The intervention by the head of government was made after it was brought to the prime minister’s attention that there were plans to terminate ni-Vanuatu pilots by the end of this month.
In a letter dated July 12, 2016, the prime minister instructed the board of directors chairman, John Lum.
The prime minister said he was informed that the management of the company was planning to take the action this month.
But Salwai noted that the employment contracts for the ni-Vanuatu pilots would end on July 31, 2018.
He said he was aware that steps were already taken “to bring more foreign pilots” into the country.
“In fact , one foreign pilot is already in Port Vila and he is waiting for his police clearance requested by Immigration in order to commence his employment.
‘No longer tolerated’
“I want to inform you that my government will no longer tolerate this action to continue to happen: no termination of ni-Vanuatu pilots of Air Vanuatu will be allowed,” he said in his instruction to the board chairman.
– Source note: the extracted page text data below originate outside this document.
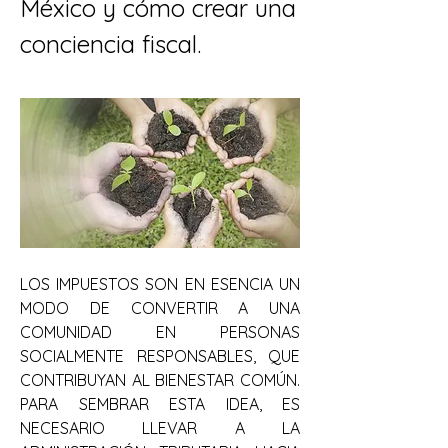
México y cómo crear una 
conciencia fiscal.
LOS IMPUESTOS SON EN ESENCIA UN 
MODO DE CONVERTIR A UNA 
COMUNIDAD EN PERSONAS 
SOCIALMENTE RESPONSABLES, QUE 
CONTRIBUYAN AL BIENESTAR COMÚN. 
PARA SEMBRAR ESTA IDEA, ES 
NECESARIO LLEVAR A LA 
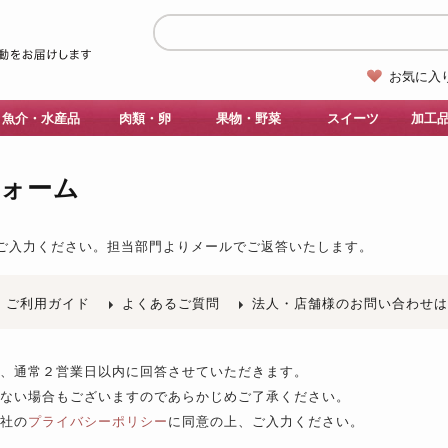
お気に入
魚介・水産品
肉類・卵
果物・野菜
スイーツ
加工
フォーム
ご入力ください。
担当部門よりメールでご返答いたします。
ご利用ガイド
よくあるご質問
法人・店舗様のお問い合わせ
後、通常２営業日以内に回答させていただきます。
きない場合もございますのであらかじめご了承ください。
当社の
プライバシーポリシー
に同意の上、ご入力ください。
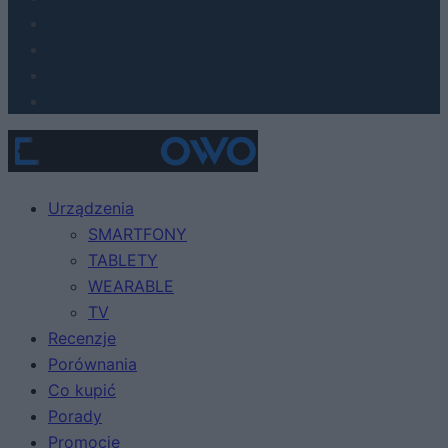
Urządzenia
SMARTFONY
TABLETY
WEARABLE
TV
Recenzje
Porównania
Co kupić
Porady
Promocje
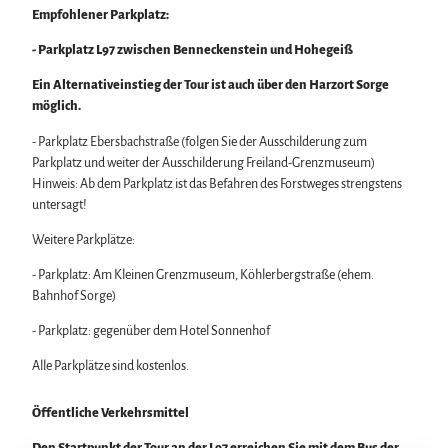
Empfohlener Parkplatz:
- Parkplatz L97 zwischen Benneckenstein und Hohegeiß
Ein Alternativeinstieg der Tour ist auch über den Harzort Sorge
möglich.
- Parkplatz Ebersbachstraße (folgen Sie der Ausschilderung zum
Parkplatz und weiter der Ausschilderung Freiland-Grenzmuseum)
Hinweis: Ab dem Parkplatz ist das Befahren des Forstweges strengstens
untersagt!
Weitere Parkplätze:
- Parkplatz: Am Kleinen Grenzmuseum, Köhlerbergstraße (ehem.
Bahnhof Sorge)
- Parkplatz: gegenüber dem Hotel Sonnenhof
Alle Parkplätze sind kostenlos.
Öffentliche Verkehrsmittel
Den Startpunkt der Tour an der L97 erreichen Sie mit dem Bus der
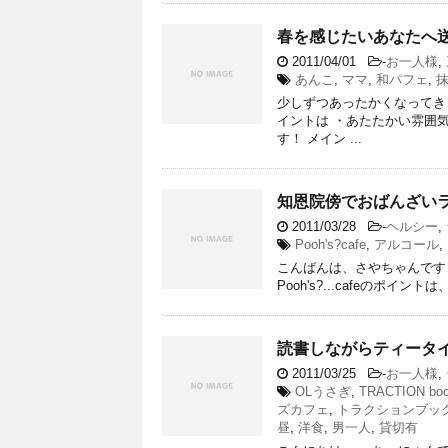
春を感じたいあなたへ送
2011/04/01
-
お一人様
,
あんこ
,
ママ
,
和パフェ
,
少しずつあったかくなってき
イントは ・あたたかい雰囲気
す！ メイン ...
知恩院傍でおばんざいランチ『
2011/03/28
-
ヘルシー
,
Pooh's?cafe
,
アルコール
,
こんばんは、さやちゃんです（・
Pooh's?...cafeのポイ
読書しながらティータイム『T
2011/03/25
-
お一人様
,
OLうさぎ
,
TRACTION boo
ズカフェ
,
トラクションブッ
昼
,
洋食
,
男一人
,
貸切有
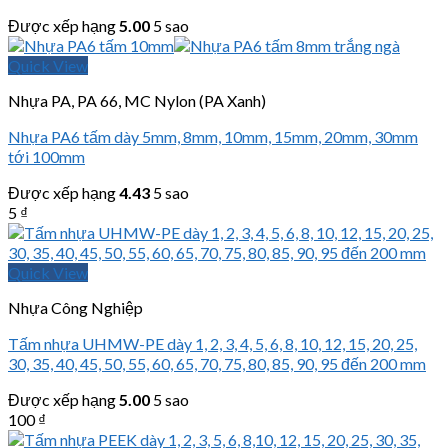
Được xếp hạng
5.00
5 sao
Quick View
Nhựa PA, PA 66, MC Nylon (PA Xanh)
Nhựa PA6 tấm dày 5mm, 8mm, 10mm, 15mm, 20mm, 30mm
tới 100mm
Được xếp hạng
4.43
5 sao
5
₫
Quick View
Nhựa Công Nghiệp
Tấm nhựa UHMW-PE dày 1, 2, 3, 4, 5, 6, 8, 10, 12, 15, 20, 25,
30, 35, 40, 45, 50, 55, 60, 65, 70, 75, 80, 85, 90, 95 đến 200 mm
Được xếp hạng
5.00
5 sao
100
₫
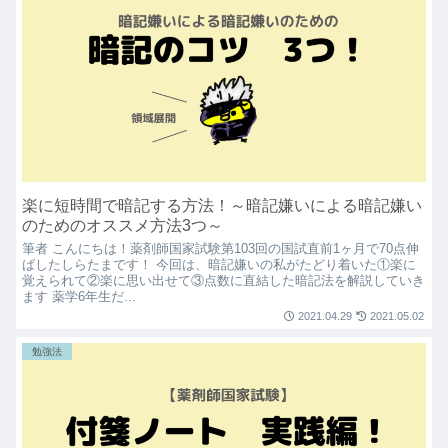
楽に短時間で暗記する方法！～暗記嫌いによる暗記嫌い
のためのオススメ方法3つ～
筆者 こんにちは！薬剤師国家試験第103回の国試直前1ヶ月で70点伸
ばしたしらたまです！ 今回は、暗記嫌いの私がたどり着いた①楽に
覚えられて②楽に思い出せて③点数に直結した暗記法を解説していき
ます 薬学6年生だ...
2021.04.29
2021.05.02
勉強法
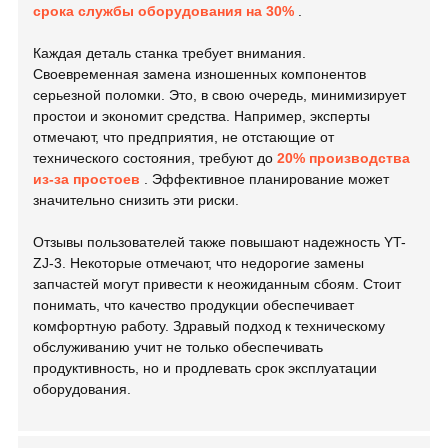
срока службы оборудования на 30%
.
Каждая деталь станка требует внимания.
Своевременная замена изношенных компонентов
серьезной поломки. Это, в свою очередь, минимизирует
простои и экономит средства. Например, эксперты
отмечают, что предприятия, не отстающие от
технического состояния, требуют до
20% производства
из-за простоев
. Эффективное планирование может
значительно снизить эти риски.
Отзывы пользователей также повышают надежность YT-
ZJ-3. Некоторые отмечают, что недорогие замены
запчастей могут привести к неожиданным сбоям. Стоит
понимать, что качество продукции обеспечивает
комфортную работу. Здравый подход к техническому
обслуживанию учит не только обеспечивать
продуктивность, но и продлевать срок эксплуатации
оборудования.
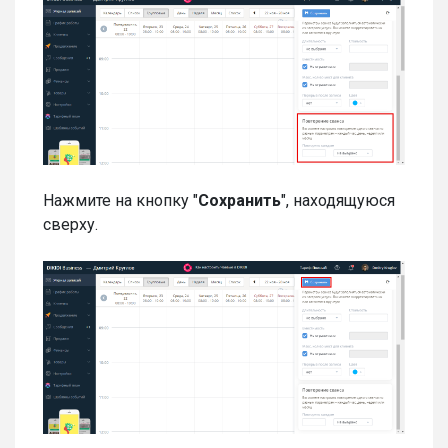
Нажмите на кнопку "
Сохранить
", находящуюся
сверху.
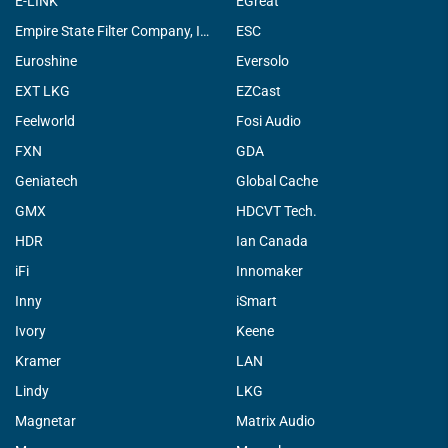
E-LINK
EGreat
Empire State Filter Company, INC.
ESC
Euroshine
Eversolo
EXT LKG
EZCast
Feelworld
Fosi Audio
FXN
GDA
Geniatech
Global Cache
GMX
HDCVT Tech.
HDR
Ian Canada
iFi
Innomaker
Inny
iSmart
Ivory
Keene
Kramer
LAN
Lindy
LKG
Magnetar
Matrix Audio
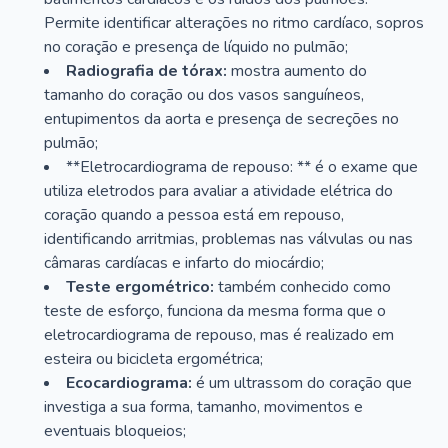
Permite identificar alterações no ritmo cardíaco, sopros
no coração e presença de líquido no pulmão;
Radiografia de tórax:
mostra aumento do
tamanho do coração ou dos vasos sanguíneos,
entupimentos da aorta e presença de secreções no
pulmão;
**Eletrocardiograma de repouso: ** é o exame que
utiliza eletrodos para avaliar a atividade elétrica do
coração quando a pessoa está em repouso,
identificando arritmias, problemas nas válvulas ou nas
câmaras cardíacas e infarto do miocárdio;
Teste ergométrico:
também conhecido como
teste de esforço, funciona da mesma forma que o
eletrocardiograma de repouso, mas é realizado em
esteira ou bicicleta ergométrica;
Ecocardiograma:
é um ultrassom do coração que
investiga a sua forma, tamanho, movimentos e
eventuais bloqueios;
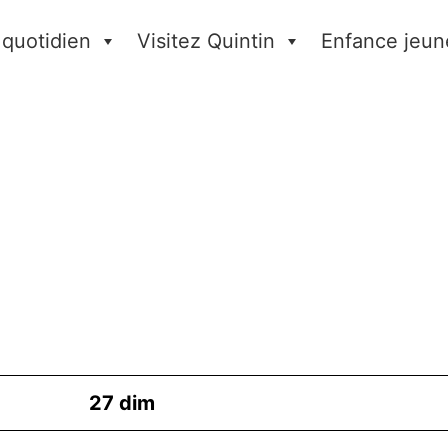
 quotidien
Visitez Quintin
Enfance jeun
27
dim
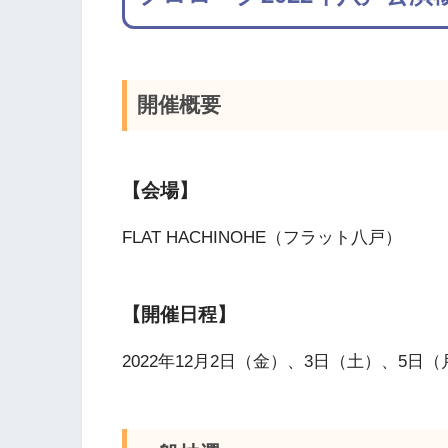
開催概要
【会場】
FLAT HACHINOHE（フラット八戸）
【開催日程】
2022年12月2日（金）、3日（土）、5日（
The prime minister as shareholder instructed the board to stop entertaining such policies but rather consider the national interest.
Salwai asked the board to review the airline’s current policy requiring that all ni-Vanuatu pilots must have an Airline Transport Pilot Licence (ATPL).
He said that the local pilots for Air Vanuatu’s domestic services were qualified to fly with a commercial pilot Licence (CPL) according to International Civil Aviation Organisation rules.
Salwai said the company’s policy should see the company finance the total cost of all its ni-Vanuatu pilots in achieving an ATPL.
“Air Vanuatu Operations Ltd is a national company and the investments made to develop its human resource shall be considered as investments for the development of this Nation,” the prime minister added.
The Daily Post contacted Air Vanuatu and the Prime Minister’s Office for further comments on the issue but none was made before going to press.
However, earlier this year in March the airline told the Daily Post that Air Vanuatu employed 25 pilots, of whom 14 were Vanuatu nationals and 11 were expatriates.
At that time the airline revealed that there was a recent review of salaries for new or junior pilots requiring further training in order to complete their ATPLs.
“Air Vanuatu is meeting the financial obligations of this training, which would otherwise require the pilots to fund themselves,” the airline said.
“We see this as a way of encouraging more ni-Vanuatu to apply for roles in aviation.
“This training takes between two and three years after which they can build on their flight hours and experience to become eligible for command positions, thus attracting a higher salary.”